Is there any way to get the data back?


Solution

  • I performed a bit of testing using the sqlite3 shell program.

    Assuming that the sqlite3 Python module behaves in the same manner, there does not seem to be a way to reliably recover uncommitted transactions.

    For a relatively small number of statements, uncommitted transactions seem to remain entirely in the application memory only and no data is written to the filesystem. Those insertions are completely lost once the DB connection is closed or the application terminates.

    For larger transaction blocks data is written to the filesystem, but it is cleaned up once the DB connection is closed or (if the application crashes) on the next open of the DB. In simple terms, new DB pages get allocated for the uncommitted transaction, but if the transaction is not committed they are considered free space, which is why VACUUM reduces the DB size. These pages will be written to (and their data lost) at the next write to the DB file. If they are at the end of the DB file, the file simply gets truncated at clean-up.

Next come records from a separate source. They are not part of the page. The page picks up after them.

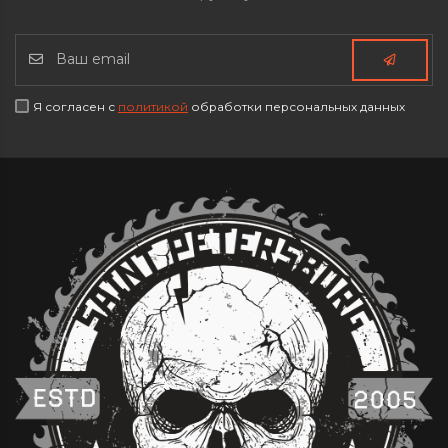
Я согласен с
политикой
обработки персональных данных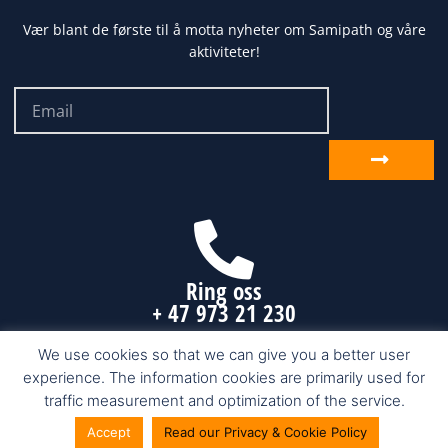
Vær blant de første til å motta nyheter om Samipath og våre
aktiviteter!
Email
Send
inn
Ring oss
+ 47 973 21 230
We use cookies so that we can give you a better user
experience. The information cookies are primarily used for
Samipath.com © 2026 Karasjok, Finnmark
traffic measurement and optimization of the service.
Accept
Read our Privacy & Cookie Policy
Nettside fra Make Customers AS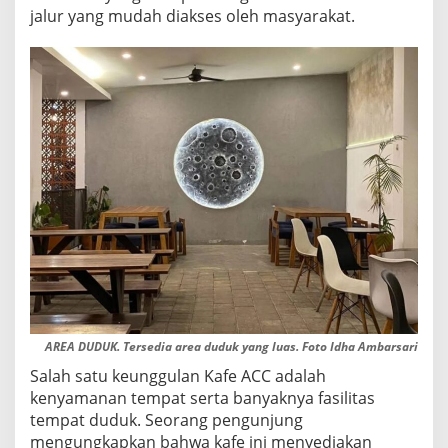
N
jalur yang mudah diakses oleh masyarakat.
Y
A
M
A
N
D
I
T
U
L
U
N
G
A
G
U
N
G
AREA DUDUK. Tersedia area duduk yang luas. Foto Idha Ambarsari
Salah satu keunggulan Kafe ACC adalah
kenyamanan tempat serta banyaknya fasilitas
tempat duduk. Seorang pengunjung
mengungkapkan bahwa kafe ini menyediakan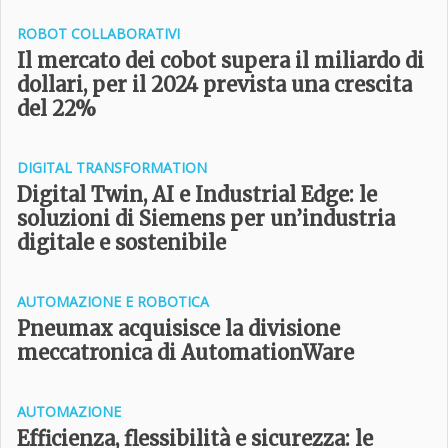
ROBOT COLLABORATIVI
Il mercato dei cobot supera il miliardo di
dollari, per il 2024 prevista una crescita
del 22%
DIGITAL TRANSFORMATION
Digital Twin, AI e Industrial Edge: le
soluzioni di Siemens per un’industria
digitale e sostenibile
AUTOMAZIONE E ROBOTICA
Pneumax acquisisce la divisione
meccatronica di AutomationWare
AUTOMAZIONE
Efficienza, flessibilità e sicurezza: le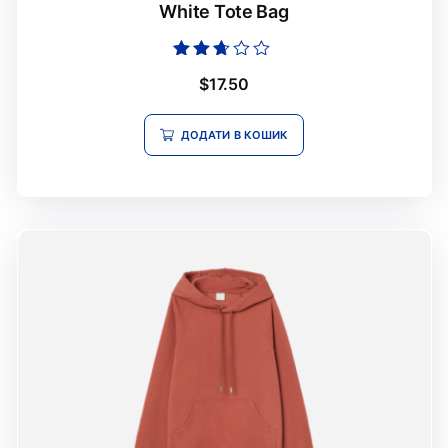
White Tote Bag
Оцінено
$
17.50
в
2.53
з 5
ДОДАТИ В КОШИК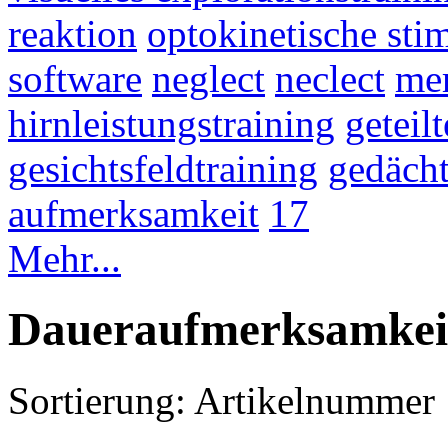
reaktion
optokinetische sti
software
neglect
neclect
mer
hirnleistungstraining
geteil
gesichtsfeldtraining
gedächt
aufmerksamkeit
17
Mehr...
Daueraufmerksamkei
Sortierung:
Artikelnummer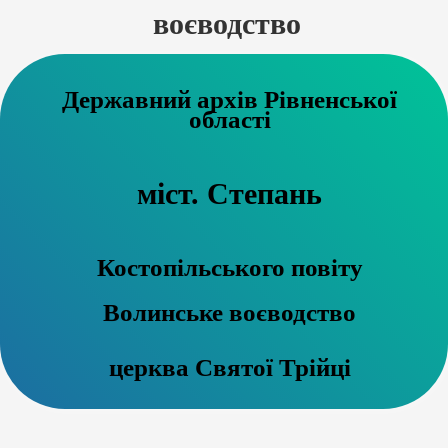
воєводство
Державний архів Рівненської
області
міст. Степань
Костопільського повіту
Волинське воєводство
церква Святої Трійці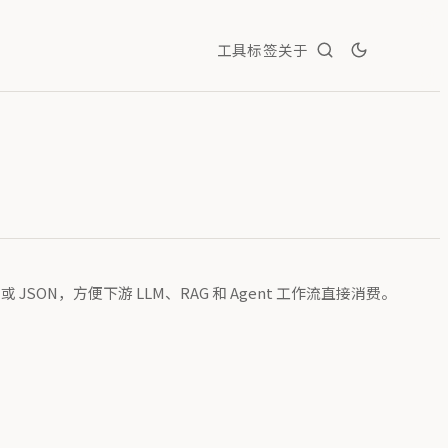
工具
标签
关于
或 JSON，方便下游 LLM、RAG 和 Agent 工作流直接消费。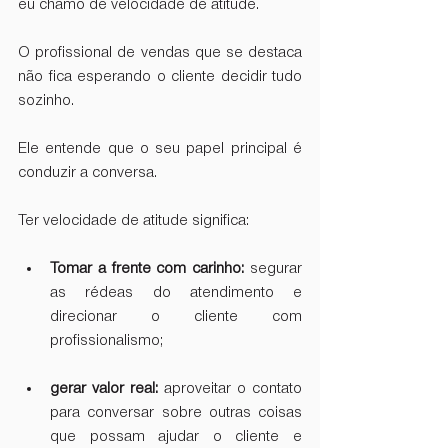
eu chamo de velocidade de atitude.
O profissional de vendas que se destaca 
não fica esperando o cliente decidir tudo 
sozinho.  
Ele entende que o seu papel principal é 
conduzir a conversa.  
Ter velocidade de atitude significa:
Tomar a frente com carinho:
 segurar 
as rédeas do atendimento e 
direcionar o cliente com 
profissionalismo;
gerar valor real: 
aproveitar o contato 
para conversar sobre outras coisas 
que possam ajudar o cliente e 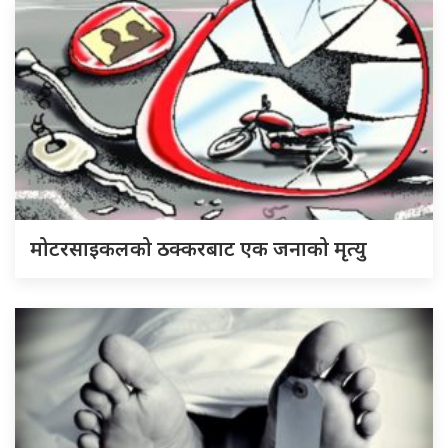
मोटरसाइकलको ठक्करबाट एक जनाको मृत्यु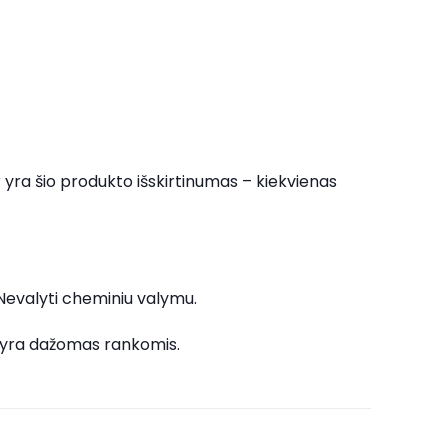
ir yra šio produkto išskirtinumas – kiekvienas
 Nevalyti cheminiu valymu.
is yra dažomas rankomis.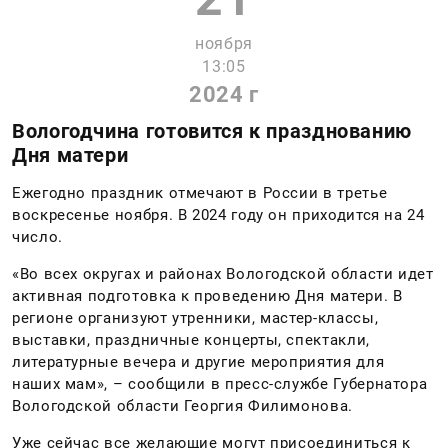
ноября
13:05
2024 г
Вологодчина готовится к празднованию
Дня матери
Ежегодно праздник отмечают в России в третье
воскресенье ноября. В 2024 году он приходится на 24
число.
«Во всех округах и районах Вологодской области идет
активная подготовка к проведению Дня матери. В
регионе организуют утренники, мастер-классы,
выставки, праздничные концерты, спектакли,
литературные вечера и другие мероприятия для
наших мам», – сообщили в пресс-службе Губернатора
Вологодской области Георгия Филимонова.
Уже сейчас все желающие могут присоединиться к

    You might be able to recover some data from the last uncommitted transaction that was performed, as long as no other write transaction was performed afterwards. From the way your question is phrased, it sounds as if the whole DB was created and filled in a single program run and a single transaction (although VACUUM would not produce such a large file then). In that case things could be a bit easier.

    It heavily depends on how the misbehaving program was terminated. If you allowed it to terminate gracefully it may have had the time to clean-up, which in this case is not desirable. Since you have the DB journal I will assume that it had a more violent end.

    In any case, you would have to at least delve into the sqlite3 DB file format and modify the library code to parse the uncommitted data. You will still lose those parts of the transaction that remained in the application memory.

    If there were free pages (e.g. from DELETE statements) in the DB file there might also be fragments of older transactions, although interpretting those fragments is another story.

    In my opinion, the whole operation will stray way too close (if not outright enter) to the fields of computer forensics and data recovery, along with all the relevant issues. Unless you have really important data that you cannot get in any other way, I doubt it will be easy enough to be worth the trouble.